--- Data extract Enclosed Below ---

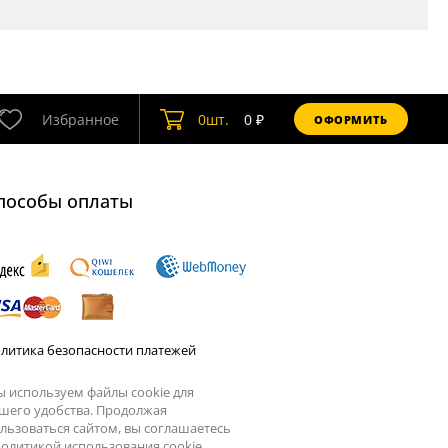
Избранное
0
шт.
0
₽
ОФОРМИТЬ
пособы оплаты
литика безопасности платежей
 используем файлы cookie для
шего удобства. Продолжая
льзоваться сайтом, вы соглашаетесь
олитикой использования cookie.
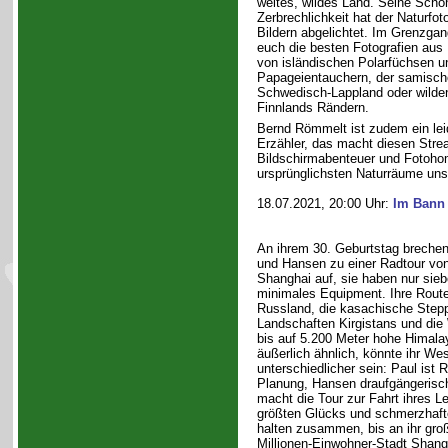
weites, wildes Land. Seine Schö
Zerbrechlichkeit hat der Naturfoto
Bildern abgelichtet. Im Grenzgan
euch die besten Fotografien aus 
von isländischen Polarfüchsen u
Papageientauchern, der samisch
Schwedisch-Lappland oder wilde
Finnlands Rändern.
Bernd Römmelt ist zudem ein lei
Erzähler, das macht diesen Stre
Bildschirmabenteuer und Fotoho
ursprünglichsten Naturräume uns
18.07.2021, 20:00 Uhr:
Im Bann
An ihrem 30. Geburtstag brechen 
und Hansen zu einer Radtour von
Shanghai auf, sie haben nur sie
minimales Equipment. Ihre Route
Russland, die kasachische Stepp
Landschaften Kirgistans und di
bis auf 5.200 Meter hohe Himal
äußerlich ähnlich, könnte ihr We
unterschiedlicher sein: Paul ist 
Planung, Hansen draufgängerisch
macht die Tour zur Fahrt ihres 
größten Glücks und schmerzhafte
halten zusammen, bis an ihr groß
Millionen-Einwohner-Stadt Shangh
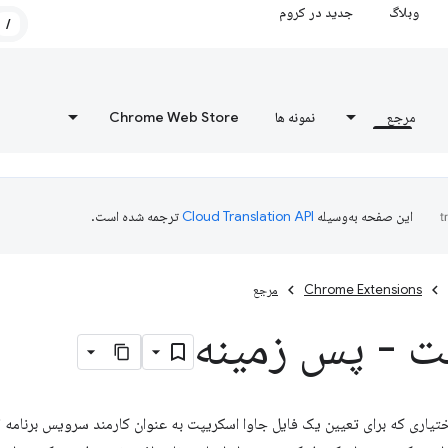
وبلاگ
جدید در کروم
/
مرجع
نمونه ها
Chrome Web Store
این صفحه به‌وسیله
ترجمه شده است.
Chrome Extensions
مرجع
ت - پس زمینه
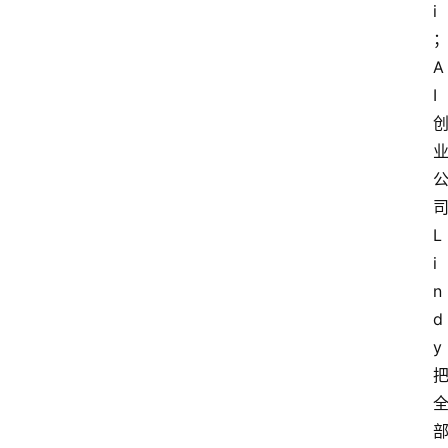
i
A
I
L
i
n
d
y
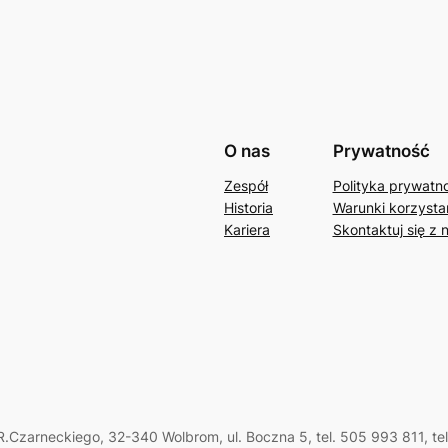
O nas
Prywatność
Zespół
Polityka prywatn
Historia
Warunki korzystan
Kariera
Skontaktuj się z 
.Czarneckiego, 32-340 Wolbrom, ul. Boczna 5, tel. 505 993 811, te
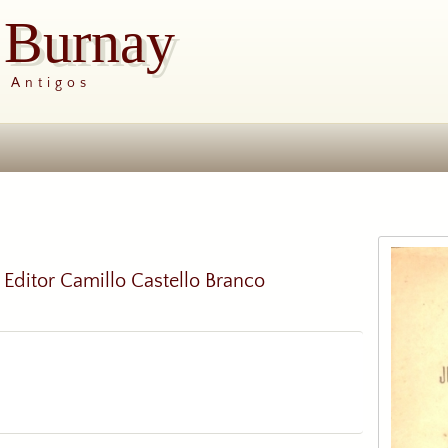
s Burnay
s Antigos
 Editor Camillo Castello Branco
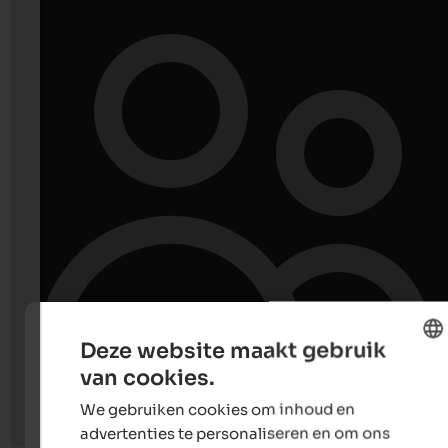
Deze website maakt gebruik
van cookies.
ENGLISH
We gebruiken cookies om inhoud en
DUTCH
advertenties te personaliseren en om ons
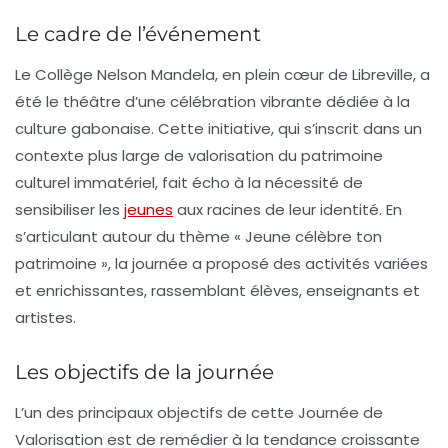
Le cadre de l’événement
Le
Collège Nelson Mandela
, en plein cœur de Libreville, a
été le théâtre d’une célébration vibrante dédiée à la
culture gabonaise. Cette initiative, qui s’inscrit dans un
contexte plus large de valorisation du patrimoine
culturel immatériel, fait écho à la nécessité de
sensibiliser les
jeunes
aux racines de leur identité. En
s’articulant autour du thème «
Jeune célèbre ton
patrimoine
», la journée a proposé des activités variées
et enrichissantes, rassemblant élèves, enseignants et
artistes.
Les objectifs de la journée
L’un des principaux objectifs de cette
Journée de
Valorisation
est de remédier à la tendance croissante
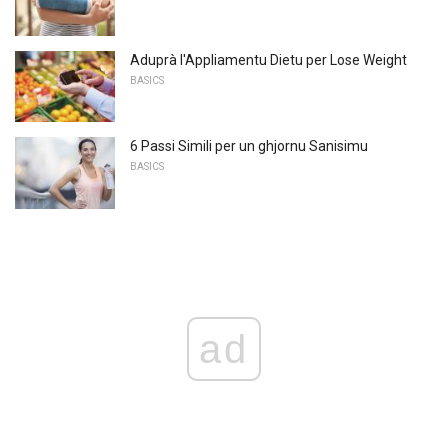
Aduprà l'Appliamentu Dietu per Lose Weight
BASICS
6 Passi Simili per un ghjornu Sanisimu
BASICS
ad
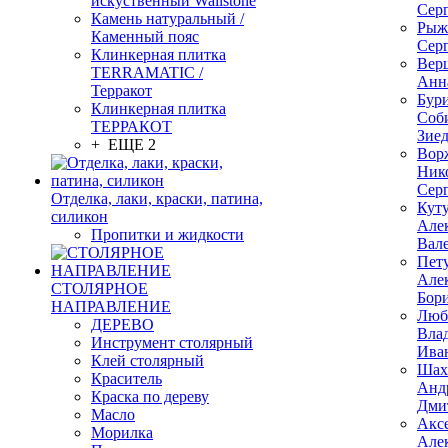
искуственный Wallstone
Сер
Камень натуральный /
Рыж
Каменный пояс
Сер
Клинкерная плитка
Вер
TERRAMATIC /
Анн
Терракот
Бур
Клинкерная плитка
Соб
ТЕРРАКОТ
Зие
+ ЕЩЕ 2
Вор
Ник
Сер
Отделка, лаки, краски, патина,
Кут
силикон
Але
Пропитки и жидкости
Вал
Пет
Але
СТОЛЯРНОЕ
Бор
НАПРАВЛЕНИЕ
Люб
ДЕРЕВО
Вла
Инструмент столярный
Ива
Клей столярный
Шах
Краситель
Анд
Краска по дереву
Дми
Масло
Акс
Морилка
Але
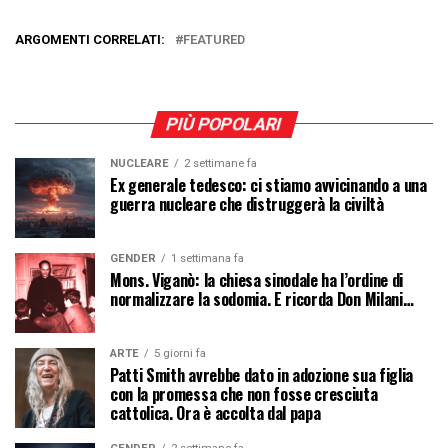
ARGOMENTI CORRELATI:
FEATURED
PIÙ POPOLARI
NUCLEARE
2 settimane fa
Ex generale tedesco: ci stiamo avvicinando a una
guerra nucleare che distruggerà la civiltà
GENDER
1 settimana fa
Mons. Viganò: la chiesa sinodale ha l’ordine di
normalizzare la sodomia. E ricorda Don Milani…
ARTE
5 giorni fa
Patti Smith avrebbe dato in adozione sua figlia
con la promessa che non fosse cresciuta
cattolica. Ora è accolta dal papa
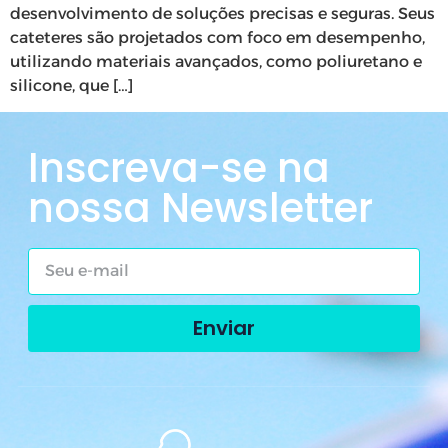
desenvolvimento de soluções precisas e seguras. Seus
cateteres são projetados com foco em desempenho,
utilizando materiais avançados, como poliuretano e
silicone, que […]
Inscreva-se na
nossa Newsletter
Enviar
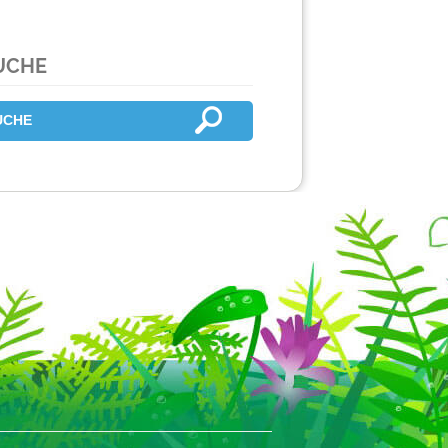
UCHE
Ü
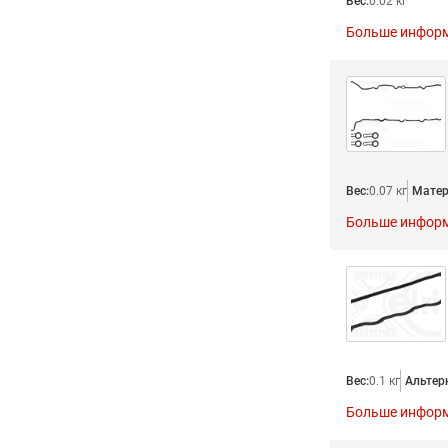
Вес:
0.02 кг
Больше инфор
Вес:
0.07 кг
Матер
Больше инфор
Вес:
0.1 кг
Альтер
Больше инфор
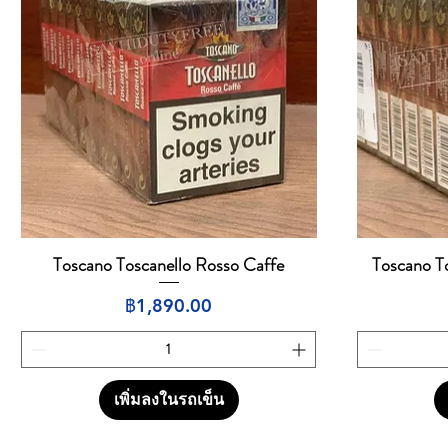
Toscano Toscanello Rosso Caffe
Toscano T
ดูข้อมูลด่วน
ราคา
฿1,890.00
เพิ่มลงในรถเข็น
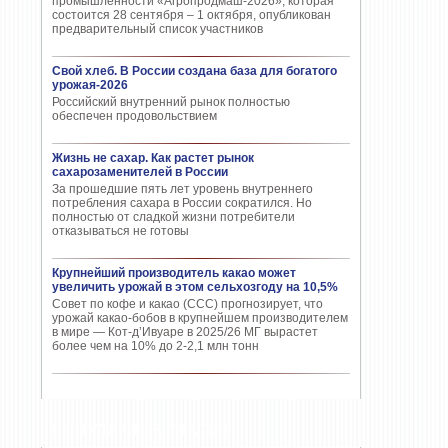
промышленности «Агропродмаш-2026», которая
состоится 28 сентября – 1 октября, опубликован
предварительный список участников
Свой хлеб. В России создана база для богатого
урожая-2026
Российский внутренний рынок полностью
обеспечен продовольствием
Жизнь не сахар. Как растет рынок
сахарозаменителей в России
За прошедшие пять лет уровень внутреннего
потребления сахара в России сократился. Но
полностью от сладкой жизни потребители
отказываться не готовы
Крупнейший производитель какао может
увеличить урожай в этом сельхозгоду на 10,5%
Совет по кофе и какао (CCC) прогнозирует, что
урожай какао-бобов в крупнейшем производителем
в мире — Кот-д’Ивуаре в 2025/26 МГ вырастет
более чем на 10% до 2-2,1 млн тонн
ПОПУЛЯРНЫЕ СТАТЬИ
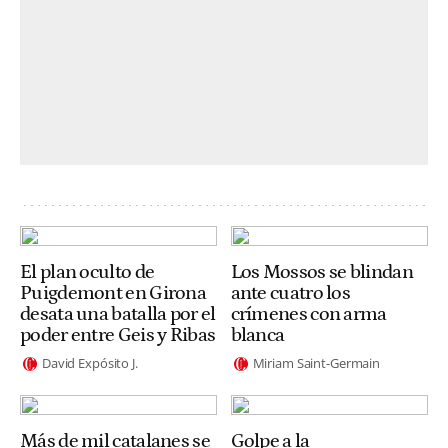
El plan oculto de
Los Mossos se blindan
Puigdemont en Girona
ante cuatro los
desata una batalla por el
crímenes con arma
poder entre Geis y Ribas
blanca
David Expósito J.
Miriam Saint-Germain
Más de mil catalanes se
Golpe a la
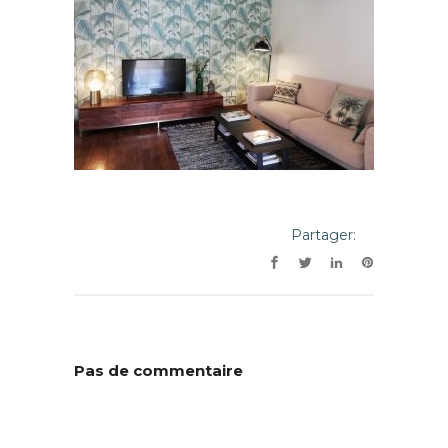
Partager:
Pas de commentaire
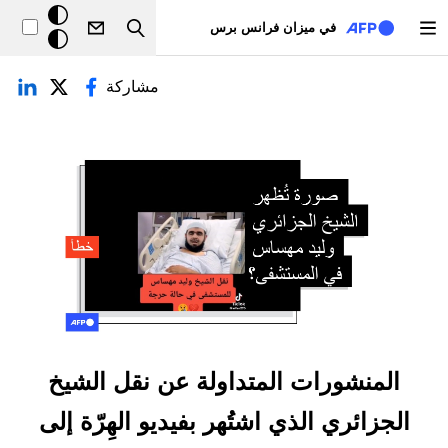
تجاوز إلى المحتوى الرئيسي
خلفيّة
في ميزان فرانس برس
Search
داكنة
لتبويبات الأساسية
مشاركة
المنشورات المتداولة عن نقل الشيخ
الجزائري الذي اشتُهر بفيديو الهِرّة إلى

--- End of Enclosed Data extract ---

What is required
From the first line to the last, reproduce the listing above exactly, leaving the pictures out.

Your solution
Избранное
0
шт.
0
₽
ОФОРМИТЬ
пособы оплаты
литика безопасности платежей
 используем файлы cookie для
шего удобства. Продолжая
льзоваться сайтом, вы соглашаетесь
олитикой использования cookie.
weites, wildes Land. Seine Schö
Zerbrechlichkeit hat der Naturfoto
Bildern abgelichtet. Im Grenzgan
euch die besten Fotografien aus 
von isländischen Polarfüchsen u
Papageientauchern, der samisch
Schwedisch-Lappland oder wilde
Finnlands Rändern.
Bernd Römmelt ist zudem ein lei
Erzähler, das macht diesen Stre
Bildschirmabenteuer und Fotoho
ursprünglichsten Naturräume uns
18.07.2021, 20:00 Uhr:
Im Bann
An ihrem 30. Geburtstag brechen 
und Hansen zu einer Radtour von
Shanghai auf, sie haben nur sie
minimales Equipment. Ihre Route
Russland, die kasachische Stepp
Landschaften Kirgistans und di
bis auf 5.200 Meter hohe Himal
äußerlich ähnlich, könnte ihr We
unterschiedlicher sein: Paul ist 
Planung, Hansen draufgängerisch
macht die Tour zur Fahrt ihres 
größten Glücks und schmerzhafte
halten zusammen, bis an ihr groß
Millionen-Einwohner-Stadt Shangh
وبلاگ
جدید در کروم
/
مرجع
نمونه ها
Chrome Web Store
این صفحه به‌وسیله
ترجمه شده است.
Chrome Extensions
مرجع
ت - پس زمینه
i
A
I
L
i
n
d
y
O nas
Prywatność
Zespół
Polityka prywatn
Historia
Warunki korzystan
Kariera
Skontaktuj się z 
.Czarneckiego, 32-340 Wolbrom, ul. Boczna 5, tel. 505 993 811, te
s Burnay
s Antigos
 Editor Camillo Castello Branco
Deze website maakt gebruik
van cookies.
ENGLISH
We gebruiken cookies om inhoud en
DUTCH
advertenties te personaliseren en om ons
Le cadre de l’événement
Le
Collège Nelson Mandela
, en plein cœur de Libreville, a
été le théâtre d’une célébration vibrante dédiée à la
culture gabonaise. Cette initiative, qui s’inscrit dans un
contexte plus large de valorisation du patrimoine
culturel immatériel, fait écho à la nécessité de
sensibiliser les
jeunes
aux racines de leur identité. En
s’articulant autour du thème «
Jeune célèbre ton
patrimoine
», la journée a proposé des activités variées
et enrichissantes, rassemblant élèves, enseignants et
artistes.
Les objectifs de la journée
L’un des principaux objectifs de cette
Journée de
Valorisation
est de remédier à la tendance croissante
Aduprà l'Appliamentu Dietu per Lose Weight
BASICS
6 Passi Simili per un ghjornu Sanisimu
BASICS
ad
искуственный Wallstone
Сер
Камень натуральный /
Рыж
Каменный пояс
Сер
Клинкерная плитка
Вер
TERRAMATIC /
Анн
Терракот
Бур
Клинкерная плитка
Соб
ТЕРРАКОТ
Зие
+ ЕЩЕ 2
Вор
Ник
Сер
Отделка, лаки, краски, патина,
Кут
силикон
Але
Пропитки и жидкости
Вал
Пет
Але
СТОЛЯРНОЕ
Бор
НАПРАВЛЕНИЕ
Люб
ДЕРЕВО
Вла
Инструмент столярный
Ива
Клей столярный
Шах
Краситель
Анд
Краска по дереву
Дми
Масло
Акс
Морилка
Але
ARGOMENTI CORRELATI:
FEATURED
PIÙ POPOLARI
NUCLEARE
2 settimane fa
Ex generale tedesco: ci stiamo avvicinando a una
guerra nucleare che distruggerà la civiltà
GENDER
1 settimana fa
Mons. Viganò: la chiesa sinodale ha l’ordine di
normalizzare la sodomia. E ricorda Don Milani…
ARTE
5 giorni fa
Patti Smith avrebbe dato in adozione sua figlia
con la promessa che non fosse cresciuta
cattolica. Ora è accolta dal papa
desenvolvimento de soluções precisas e seguras. Seus
cateteres são projetados com foco em desempenho,
utilizando materiais avançados, como poliuretano e
silicone, que […]
Inscreva-se na
nossa Newsletter
Enviar
UCHE
Ü
Вес:
0.02 кг
Больше инфор
Вес:
0.07 кг
Матер
Больше инфор
Вес:
0.1 кг
Альтер
Больше инфор
Toscano Toscanello Rosso Caffe
Toscano T
ดูข้อมูลด่วน
ราคา
฿1,890.00
เพิ่มลงในรถเข็น
промышленности «Агропродмаш-2026», которая
состоится 28 сентября – 1 октября, опубликован
предварительный список участников
Свой хлеб. В России создана база для богатого
урожая-2026
Российский внутренний рынок полностью
обеспечен продовольствием
Жизнь не сахар. Как растет рынок
сахарозаменителей в России
За прошедшие пять лет уровень внутреннего
потребления сахара в России сократился. Но
полностью от сладкой жизни потребители
отказываться не готовы
Крупнейший производитель какао может
увеличить урожай в этом сельхозгоду на 10,5%
Совет по кофе и какао (CCC) прогнозирует, что
урожай какао-бобов в крупнейшем производителем
в мире — Кот-д’Ивуаре в 2025/26 МГ вырастет
более чем на 10% до 2-2,1 млн тонн
ПОПУЛЯРНЫЕ СТАТЬИ
El plan oculto de
Los Mossos se blindan
Puigdemont en Girona
ante cuatro los
desata una batalla por el
crímenes con arma
poder entre Geis y Ribas
blanca
David Expósito J.
Miriam Saint-Germain
Más de mil catalanes se
Golpe a la
Partager:
Pas de commentaire
تجاوز إلى المحتوى الرئيسي
خلفيّة
في ميزان فرانس برس
Search
داكنة
لتبويبات الأساسية
مشاركة
المنشورات المتداولة عن نقل الشيخ
الجزائري الذي اشتُهر بفيديو الهِرّة إلى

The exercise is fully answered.